▶ **What you have to do**
Please repeat the lines below exactly. Begin with the line containing "Back to top" and go on through the line containing "The Sembler Company.".

(Items listed in a dataset)
*** Block opens ***

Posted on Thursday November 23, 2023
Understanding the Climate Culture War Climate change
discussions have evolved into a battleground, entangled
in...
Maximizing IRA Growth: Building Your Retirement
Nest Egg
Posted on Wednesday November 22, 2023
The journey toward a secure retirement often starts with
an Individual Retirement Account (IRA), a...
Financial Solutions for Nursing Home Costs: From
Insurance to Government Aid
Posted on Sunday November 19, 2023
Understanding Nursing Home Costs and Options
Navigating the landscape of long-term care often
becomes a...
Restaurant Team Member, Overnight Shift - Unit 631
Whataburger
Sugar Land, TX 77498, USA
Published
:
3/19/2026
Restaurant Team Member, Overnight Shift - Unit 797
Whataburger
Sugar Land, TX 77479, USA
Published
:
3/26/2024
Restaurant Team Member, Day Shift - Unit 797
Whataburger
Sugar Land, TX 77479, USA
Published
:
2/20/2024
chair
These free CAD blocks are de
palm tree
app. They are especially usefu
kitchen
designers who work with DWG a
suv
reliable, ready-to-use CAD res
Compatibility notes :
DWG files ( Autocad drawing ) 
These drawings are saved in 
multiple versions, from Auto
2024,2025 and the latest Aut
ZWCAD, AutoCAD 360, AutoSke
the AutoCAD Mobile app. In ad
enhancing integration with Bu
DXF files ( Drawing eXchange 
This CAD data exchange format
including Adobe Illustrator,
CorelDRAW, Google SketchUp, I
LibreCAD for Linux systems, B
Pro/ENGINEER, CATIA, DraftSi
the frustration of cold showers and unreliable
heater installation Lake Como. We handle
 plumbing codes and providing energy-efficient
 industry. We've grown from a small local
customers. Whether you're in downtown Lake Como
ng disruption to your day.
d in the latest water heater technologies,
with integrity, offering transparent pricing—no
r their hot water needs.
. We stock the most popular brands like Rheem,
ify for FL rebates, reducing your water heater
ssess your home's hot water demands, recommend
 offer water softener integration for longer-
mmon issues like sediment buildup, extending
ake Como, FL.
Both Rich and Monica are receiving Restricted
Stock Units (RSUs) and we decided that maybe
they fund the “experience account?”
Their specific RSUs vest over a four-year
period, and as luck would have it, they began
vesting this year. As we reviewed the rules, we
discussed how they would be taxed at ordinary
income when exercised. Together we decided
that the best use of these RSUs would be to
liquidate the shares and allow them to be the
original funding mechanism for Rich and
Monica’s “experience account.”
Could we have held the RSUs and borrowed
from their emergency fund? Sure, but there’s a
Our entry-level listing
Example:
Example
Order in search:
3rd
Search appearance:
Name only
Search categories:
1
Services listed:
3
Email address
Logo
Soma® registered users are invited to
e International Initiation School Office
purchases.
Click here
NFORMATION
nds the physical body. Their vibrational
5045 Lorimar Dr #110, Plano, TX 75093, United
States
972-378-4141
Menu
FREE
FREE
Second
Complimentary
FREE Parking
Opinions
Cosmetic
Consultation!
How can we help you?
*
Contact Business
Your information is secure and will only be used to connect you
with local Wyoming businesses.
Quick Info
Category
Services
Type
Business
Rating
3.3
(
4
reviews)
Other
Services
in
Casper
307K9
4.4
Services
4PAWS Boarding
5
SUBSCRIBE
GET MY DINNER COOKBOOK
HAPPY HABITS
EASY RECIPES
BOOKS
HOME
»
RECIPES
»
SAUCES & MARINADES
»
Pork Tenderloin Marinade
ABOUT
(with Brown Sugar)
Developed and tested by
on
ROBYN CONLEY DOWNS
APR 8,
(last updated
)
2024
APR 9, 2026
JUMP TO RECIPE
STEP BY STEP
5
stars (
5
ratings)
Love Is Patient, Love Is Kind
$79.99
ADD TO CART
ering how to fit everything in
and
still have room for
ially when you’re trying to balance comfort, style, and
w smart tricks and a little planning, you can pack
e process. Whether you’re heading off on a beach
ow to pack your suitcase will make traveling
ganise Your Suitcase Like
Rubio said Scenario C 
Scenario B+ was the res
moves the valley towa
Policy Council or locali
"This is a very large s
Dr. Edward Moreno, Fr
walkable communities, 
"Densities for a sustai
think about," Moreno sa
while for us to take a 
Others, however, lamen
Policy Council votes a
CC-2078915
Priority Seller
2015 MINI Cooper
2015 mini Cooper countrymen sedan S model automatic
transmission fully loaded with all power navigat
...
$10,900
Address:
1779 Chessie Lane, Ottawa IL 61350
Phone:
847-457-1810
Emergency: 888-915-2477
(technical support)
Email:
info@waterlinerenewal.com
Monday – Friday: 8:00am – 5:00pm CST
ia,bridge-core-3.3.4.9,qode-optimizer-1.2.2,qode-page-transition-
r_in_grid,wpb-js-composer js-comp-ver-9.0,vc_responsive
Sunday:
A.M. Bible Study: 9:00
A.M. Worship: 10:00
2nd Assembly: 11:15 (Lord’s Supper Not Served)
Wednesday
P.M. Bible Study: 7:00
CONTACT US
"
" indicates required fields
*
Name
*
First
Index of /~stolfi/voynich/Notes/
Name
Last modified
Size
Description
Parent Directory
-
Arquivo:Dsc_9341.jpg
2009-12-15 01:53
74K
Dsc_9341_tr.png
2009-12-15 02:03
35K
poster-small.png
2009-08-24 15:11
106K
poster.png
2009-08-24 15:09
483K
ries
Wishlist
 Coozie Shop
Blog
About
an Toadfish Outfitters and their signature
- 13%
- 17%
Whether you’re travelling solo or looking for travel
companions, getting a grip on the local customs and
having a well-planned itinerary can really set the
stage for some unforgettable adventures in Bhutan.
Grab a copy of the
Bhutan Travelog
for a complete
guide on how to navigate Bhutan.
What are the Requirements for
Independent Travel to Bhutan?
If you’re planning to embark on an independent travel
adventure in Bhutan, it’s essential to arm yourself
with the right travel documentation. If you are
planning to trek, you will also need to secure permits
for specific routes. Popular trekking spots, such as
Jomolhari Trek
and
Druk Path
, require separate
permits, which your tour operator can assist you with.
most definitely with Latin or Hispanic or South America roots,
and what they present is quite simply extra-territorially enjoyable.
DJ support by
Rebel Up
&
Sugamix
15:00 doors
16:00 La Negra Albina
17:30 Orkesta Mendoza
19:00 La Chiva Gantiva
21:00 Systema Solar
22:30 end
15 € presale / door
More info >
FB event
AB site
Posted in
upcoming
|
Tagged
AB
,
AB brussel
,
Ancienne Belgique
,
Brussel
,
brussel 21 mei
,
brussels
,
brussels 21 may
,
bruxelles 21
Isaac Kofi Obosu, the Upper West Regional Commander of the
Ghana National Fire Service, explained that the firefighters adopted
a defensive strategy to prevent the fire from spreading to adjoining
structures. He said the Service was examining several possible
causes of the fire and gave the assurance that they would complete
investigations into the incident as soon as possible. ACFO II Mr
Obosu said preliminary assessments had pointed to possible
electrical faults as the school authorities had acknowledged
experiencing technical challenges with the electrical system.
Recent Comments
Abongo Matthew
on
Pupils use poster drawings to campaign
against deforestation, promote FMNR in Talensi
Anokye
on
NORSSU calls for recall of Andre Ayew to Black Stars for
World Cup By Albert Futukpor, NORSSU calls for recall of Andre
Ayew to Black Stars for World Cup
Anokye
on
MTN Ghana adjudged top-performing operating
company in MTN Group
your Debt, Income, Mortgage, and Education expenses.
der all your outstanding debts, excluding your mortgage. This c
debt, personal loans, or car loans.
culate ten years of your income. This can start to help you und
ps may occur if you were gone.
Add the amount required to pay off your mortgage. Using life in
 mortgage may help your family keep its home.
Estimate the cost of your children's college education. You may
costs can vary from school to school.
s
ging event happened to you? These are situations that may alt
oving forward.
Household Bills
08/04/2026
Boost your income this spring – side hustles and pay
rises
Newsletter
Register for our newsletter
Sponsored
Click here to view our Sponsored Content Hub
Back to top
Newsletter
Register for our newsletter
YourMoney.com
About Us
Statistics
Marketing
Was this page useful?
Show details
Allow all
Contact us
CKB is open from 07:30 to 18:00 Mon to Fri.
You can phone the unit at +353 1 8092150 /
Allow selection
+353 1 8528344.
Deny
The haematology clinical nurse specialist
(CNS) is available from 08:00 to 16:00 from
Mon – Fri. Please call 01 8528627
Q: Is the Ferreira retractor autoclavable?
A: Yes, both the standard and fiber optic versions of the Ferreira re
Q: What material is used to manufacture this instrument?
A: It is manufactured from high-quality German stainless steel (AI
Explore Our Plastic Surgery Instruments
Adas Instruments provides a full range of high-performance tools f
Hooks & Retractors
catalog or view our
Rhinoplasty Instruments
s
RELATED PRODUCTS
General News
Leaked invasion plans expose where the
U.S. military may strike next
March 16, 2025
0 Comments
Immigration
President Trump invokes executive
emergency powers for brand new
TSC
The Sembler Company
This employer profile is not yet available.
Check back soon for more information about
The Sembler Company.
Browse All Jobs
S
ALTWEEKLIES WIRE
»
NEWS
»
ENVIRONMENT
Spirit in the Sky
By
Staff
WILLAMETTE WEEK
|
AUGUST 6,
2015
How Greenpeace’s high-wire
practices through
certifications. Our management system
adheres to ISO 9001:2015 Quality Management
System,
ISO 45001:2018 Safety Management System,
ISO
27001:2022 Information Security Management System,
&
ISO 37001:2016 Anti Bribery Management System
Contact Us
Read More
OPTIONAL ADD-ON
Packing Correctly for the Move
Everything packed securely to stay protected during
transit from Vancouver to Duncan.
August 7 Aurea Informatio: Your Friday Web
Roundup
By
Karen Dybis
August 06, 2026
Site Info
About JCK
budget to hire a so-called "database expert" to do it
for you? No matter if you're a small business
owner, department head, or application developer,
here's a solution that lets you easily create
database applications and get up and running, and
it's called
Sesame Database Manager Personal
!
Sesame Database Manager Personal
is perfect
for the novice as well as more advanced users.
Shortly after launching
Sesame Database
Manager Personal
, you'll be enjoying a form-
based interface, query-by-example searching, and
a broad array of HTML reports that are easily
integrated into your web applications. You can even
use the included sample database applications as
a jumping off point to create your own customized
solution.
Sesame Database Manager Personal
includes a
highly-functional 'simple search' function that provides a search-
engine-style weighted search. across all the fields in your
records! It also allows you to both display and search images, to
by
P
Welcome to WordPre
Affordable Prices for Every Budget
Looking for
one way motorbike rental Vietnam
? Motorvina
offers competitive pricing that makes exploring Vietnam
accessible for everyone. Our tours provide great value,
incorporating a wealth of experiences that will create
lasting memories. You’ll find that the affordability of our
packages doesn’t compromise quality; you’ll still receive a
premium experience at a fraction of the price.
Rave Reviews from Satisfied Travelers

*** Block closes ***

▶ **Response area**
Back to top
Newsletter
Register for our newsletter
YourMoney.com
About Us
Statistics
Marketing
Was this page useful?
Show details
Allow all
Contact us
CKB is open from 07:30 to 18:00 Mon to Fri.
You can phone the unit at +353 1 8092150 /
Allow selection
+353 1 8528344.
Deny
The haematology clinical nurse specialist
(CNS) is available from 08:00 to 16:00 from
Mon – Fri. Please call 01 8528627
Q: Is the Ferreira retractor autoclavable?
A: Yes, both the standard and fiber optic versions of the Ferreira re
Q: What material is used to manufacture this instrument?
A: It is manufactured from high-quality German stainless steel (AI
Explore Our Plastic Surgery Instruments
Adas Instruments provides a full range of high-performance tools f
Hooks & Retractors
catalog or view our
Rhinoplasty Instruments
s
RELATED PRODUCTS
General News
Leaked invasion plans expose where the
U.S. military may strike next
March 16, 2025
0 Comments
Immigration
President Trump invokes executive
emergency powers for brand new
TSC
The Sembler Company
This employer profile is not yet available.
Check back soon for more information about
The Sembler Company.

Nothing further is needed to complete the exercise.